I ask if women who are into BDSM face an uphill battle when it comes to rape claims. “Rape cases where both parties have a prior sexual history are less likely to result in convictions, because it’s more difficult for prosecutors to prove non-consent. That applies to all cases, not just those involving BDSM.”

For End Violence Against Women spokesperson Sarah Green, the Spanish case is another depressing example of how rape victims aren’t believed unless they fit a particular mold. “The criminal justice system, and society in general, tends not to believe women who aren’t a classic victim. That can apply to how they behave, dress, whether they consume alcohol or drugs, are sex workers, or have specific sexual interests—such as the woman in this case.”

In her view, it’s impossible to separate prevailing social attitudes from the criminal justice system. “The issues are broader than just rape.
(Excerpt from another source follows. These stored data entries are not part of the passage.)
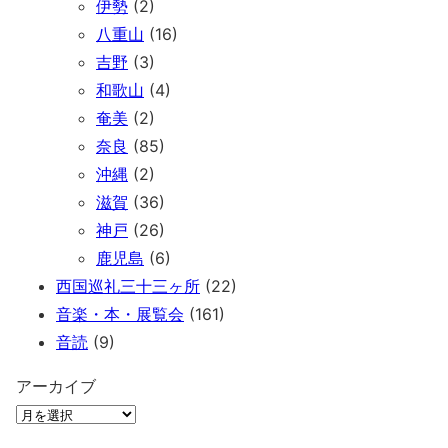
伊勢
(2)
八重山
(16)
吉野
(3)
和歌山
(4)
奄美
(2)
奈良
(85)
沖縄
(2)
滋賀
(36)
神戸
(26)
鹿児島
(6)
西国巡礼三十三ヶ所
(22)
音楽・本・展覧会
(161)
音読
(9)
アーカイブ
It’s about women and girls: what they should do, how they should behave. Meanwhile, there’s a historic failure to examine the conduct of the perpetrators themselves.”
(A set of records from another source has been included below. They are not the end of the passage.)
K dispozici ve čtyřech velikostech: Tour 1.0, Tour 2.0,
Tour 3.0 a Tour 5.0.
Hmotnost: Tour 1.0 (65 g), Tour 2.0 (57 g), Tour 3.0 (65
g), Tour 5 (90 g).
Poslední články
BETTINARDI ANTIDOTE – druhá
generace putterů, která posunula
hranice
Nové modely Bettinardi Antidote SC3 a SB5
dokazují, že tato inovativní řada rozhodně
Green argues that we need to invert the traditional paradigm. “Instead of expectations of the so-called ‘perfect’ victims, let’s scrutinize the perpetrators. So often, these men are invisible. We don’t look at them; we don’t ask questions about them. That’s what allows them to reoffend.”

Despite the challenges, Green is hopeful that we’re in the midst of a social change, particularly when it comes to issues of consent. But the law can only go so far to keep people safe. “I’d like to talk about broader social goals, rather than questions of legality. Let’s have conversations about enthusiastic consent [where women are] never pressured. Never coerced. Never doing it because you want the other person to like you.

“That’s the conversation we should be having, outside the courtroom. It’s about what goes on in society between the sheets. Can we aspire to something that’s better for all of us?”